Esa exhortación justificada del uso de las armas se constata en el numeral 4 del artículo 11 de la Constitución de 1830 “Servir y defender a la Patria, haciéndole el sacrificio de su vida, si fuere necesario”. En el Artículo 34 de la Constitución de 1863: “Todos los colombianos tienen el deber de servir a la Nación como lo disponen las leyes, haciendo el sacrificio de su vida si fuere necesario, para defender la independencia nacional”. En el artículo 165 de la Constitución de 1886, se ordenó: “Todos los colombianos están obligados a tomar las armas cuando las necesidades públicas lo exijan, para defender la independencia nacional y las instituciones patrias”. Y en el artículo 216 de la Constitución de 1991, el mandato se mantiene: “Todos los colombianos están obligados a tomar las armas cuando las necesidades públicas lo exijan para defender la independencia nacional y las instituciones públicas”.

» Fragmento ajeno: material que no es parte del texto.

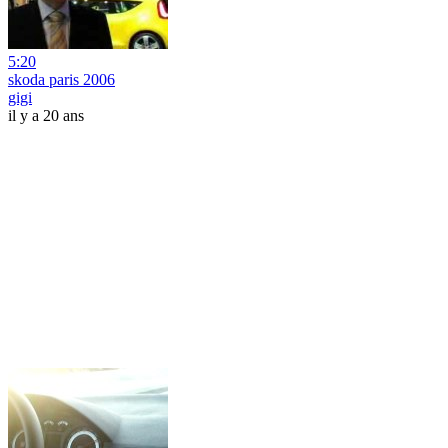
5:20
skoda paris 2006
gigi
il y a 20 ans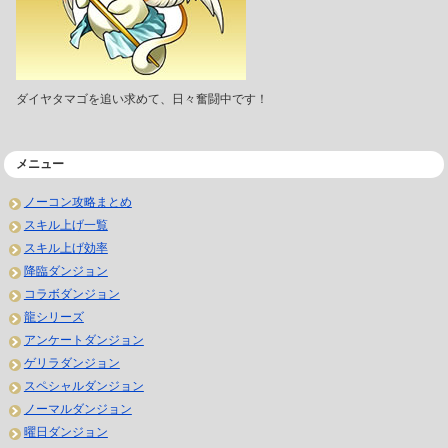
ダイヤタマゴを追い求めて、日々奮闘中です！
メニュー
ノーコン攻略まとめ
スキル上げ一覧
スキル上げ効率
降臨ダンジョン
コラボダンジョン
龍シリーズ
アンケートダンジョン
ゲリラダンジョン
スペシャルダンジョン
ノーマルダンジョン
曜日ダンジョン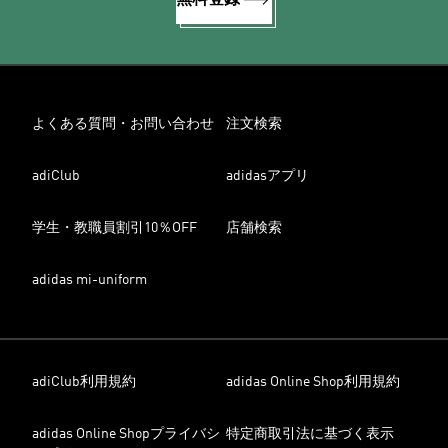
よくある質問・お問い合わせ
注文検索
adiClub
adidasアプリ
学生・教職員割引10％OFF
店舗検索
adidas mi-uniform
adiClub利用規約
adidas Online Shop利用規約
adidas Online Shopプライバシ
特定商取引法に基づく表示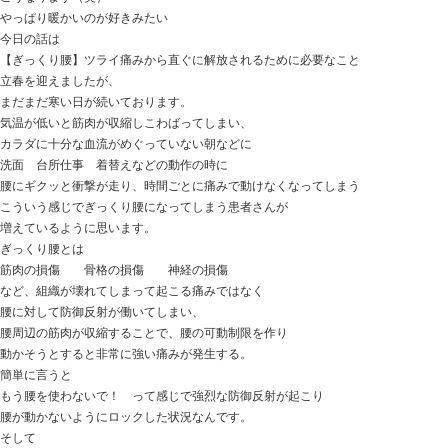
おはようございます
ときた整骨院
https://tokitaseikotsuin.com/ です。
ガスヒーターをつけると
こうなります（笑）
やっぱり暖かいのが好きみたい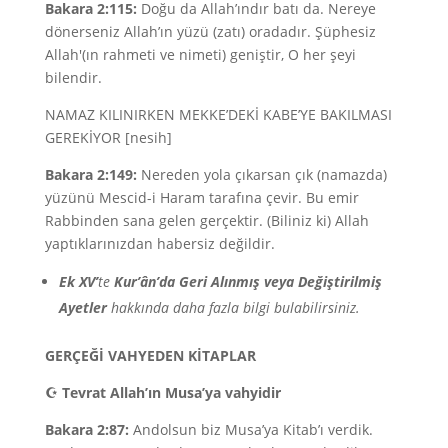
Bakara 2:115:
Doğu da Allah’ındır batı da. Nereye
dönerseniz Allah’ın yüzü (zatı) oradadır. Şüphesiz
Allah'(ın rahmeti ve nimeti) geniştir, O her şeyi
bilendir.
NAMAZ KILINIRKEN MEKKE’DEKİ KABE’YE BAKILMASI
GEREKİYOR [nesih]
Bakara 2:149:
Nereden yola çıkarsan çık (namazda)
yüzünü Mescid-i Haram tarafına çevir. Bu emir
Rabbinden sana gelen gerçektir. (Biliniz ki) Allah
yaptıklarınızdan habersiz değildir.
Ek XV’
te
Kur’ân’da Geri Alınmış veya Değiştirilmiş
Ayetler
hakkında daha fazla bilgi bulabilirsiniz.
GERÇEĞİ VAHYEDEN KİTAPLAR
☪
Tevrat Allah’ın Musa’ya vahyidir
Bakara 2:87:
Andolsun biz Musa’ya Kitab’ı verdik.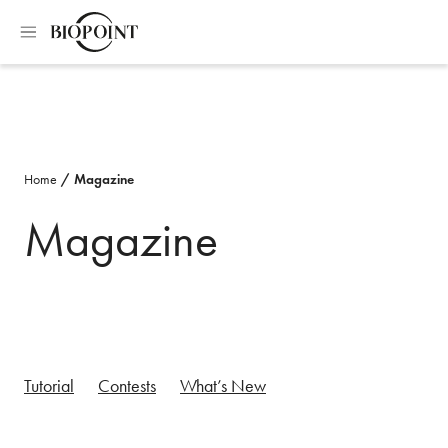
Home
Magazine
Magazine
Tutorial
Contests
What’s New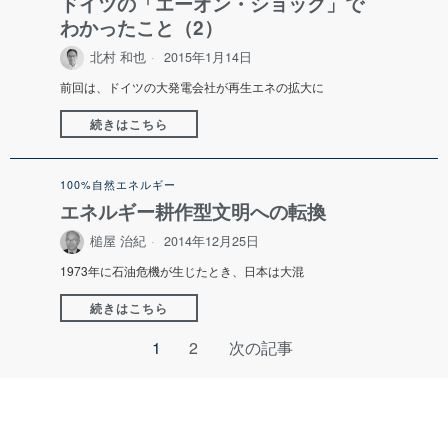
ドイツの「エーオン・ショック」で
わかったこと（2）
北村 和也
2015年1月14日
前回は、ドイツの大発電会社が再生エネの拡大に
続きはこちら
100%自然エネルギー
エネルギー耕作型文明への転換
槌屋 治紀
2014年12月25日
1973年に石油危機が生じたとき、日本は大混
続きはこちら
1
2
次の記事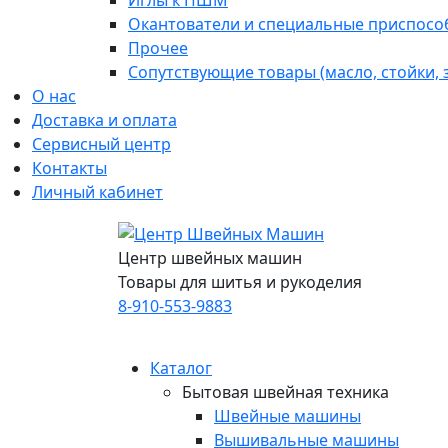
Иглы к ПШМ
Окантователи и специальные приспосо
Прочее
Сопутствующие товары (масло, стойки,
О нас
Доставка и оплата
Сервисный центр
Контакты
Личный кабинет
Центр швейных машин
Товары для шитья и рукоделия
8-910-553-9883
Каталог
Бытовая швейная техника
Швейные машины
Вышивальные машины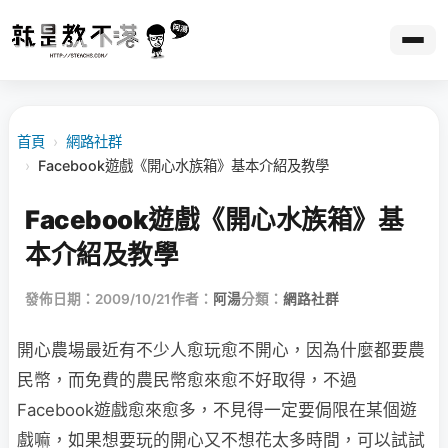
首頁
›
網路社群
›
Facebook遊戲《開心水族箱》基本介紹及教學
Facebook遊戲《開心水族箱》基
本介紹及教學
發佈日期：2009/10/21
作者：
阿湯
分類：
網路社群
開心農場最近有不少人愈玩愈不開心，因為什麼都要農
民幣，而免費的農民幣愈來愈不好取得，
不過
Facebook遊戲愈來愈多，不見得一定要侷限在某個遊
戲嘛，如果想要玩的開心又不想花太多時間，可以試試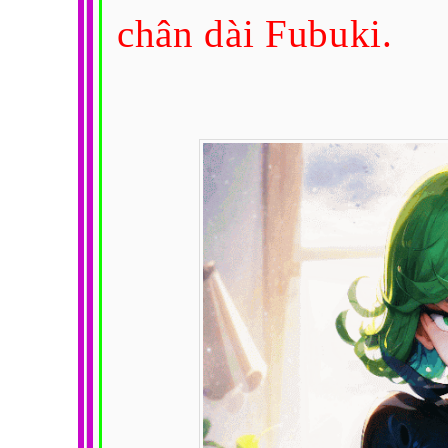
chân dài Fubuki.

En un país con pasado histórico batallador y conflictos armados añosos y prolíficos, esa exhortación constitucional al uso de las armas es un permiso interpretado mañosamente en tiempos de guerra, que aumenta la avidez por su porte y tenencia transitando desde la ilegalidad a lo permitido, del caso extremo a lo acostumbrado y que se justifica para el logro de reconocimiento y respeto, defensa, protección, sometimiento, la obtención de ingresos y financiación de organizaciones, la aplicación de castigos justicieros y exculpación de actos dementes.

Al desdibujamiento de la intención del uso de las armas se agrega la inquietud sobre quién las usa, su instrumentalización y las situaciones donde son utilizadas. El guerrillero argumenta que, la lucha armada impulsada por la búsqueda del cambio de las instituciones estatales es equívoca cuando su acción se desarticula del sentido político, entonces si la formación del combatiente se reduce al conocimiento de las armas, este procederá de acuerdo con esa capacidad singular, acercándose más al acto delincuencial y alejándose del propósito revolucionario.

En las Fuerzas Militares Armada, Ejército y Fuerza Aérea teniendo doctrinas diferenciales por sus misiones en aguas y mares, tierra, espacio aéreo y ciberespacio, coinciden en que allí están los cimientos de su formación y reglas de comportamiento en defensa de la Constitución nacional. Del acatamiento a la doctrina se deriva el honor militar, cualidad moral exigida para el cumplimiento de los deberes constitucionales que se juraron proteger frente a la patria, donde las armas están dispuestas para defender las instituciones cuando estas son atacadas. Un honor que aplica a cualquier actividad humana y que no sólo implica el uso de las armas sino también el consentimiento y consenso en los conflictos.

La guerra entonces, ha sido ese espacio primario y habitual de desencuentro entre dos fuerzas antagónicas que se enfrentan con las armas, una tiende por el mantenimiento del orden constitucional establecido y la otra pretende revertirlo debido a inconformidades recurrentes alrededor de la tenencia y distribución de la tierra, la centralidad del gobierno, la desatención de las provincias, la participación política monopolizada, las reducidas oportunidades de progreso y la distribución de la riqueza. De allí la inclinación por la guerra y las armas a diferencia de las negociaciones de paz donde el desarme adquiere un lugar relevante.

No son las armas las que producen los cambios revolucionarios, dan valor a las ideas u otorgan a las personas el respeto, credibilidad y confianza de los demás, es el convencimiento de dejar atrás una guerra que además de divisiones, pobreza, destrucción, muerte y profesionalización en el sicariato y mercenarismo, ha sido un método equivocado para buscar la justicia social. Es el momento de la acción decidida y coherente del gobierno y los insurgentes en las negociaciones, de la exaltación vehemente del valor de la existencia, demandando y apoyando el cese de hostilidades y uso de armas de fuego para buscar salidas plausibles en ambientes que propicien el diálogo, rindiendo con orgullo patrio ¡Honores a la bandera de la Vida!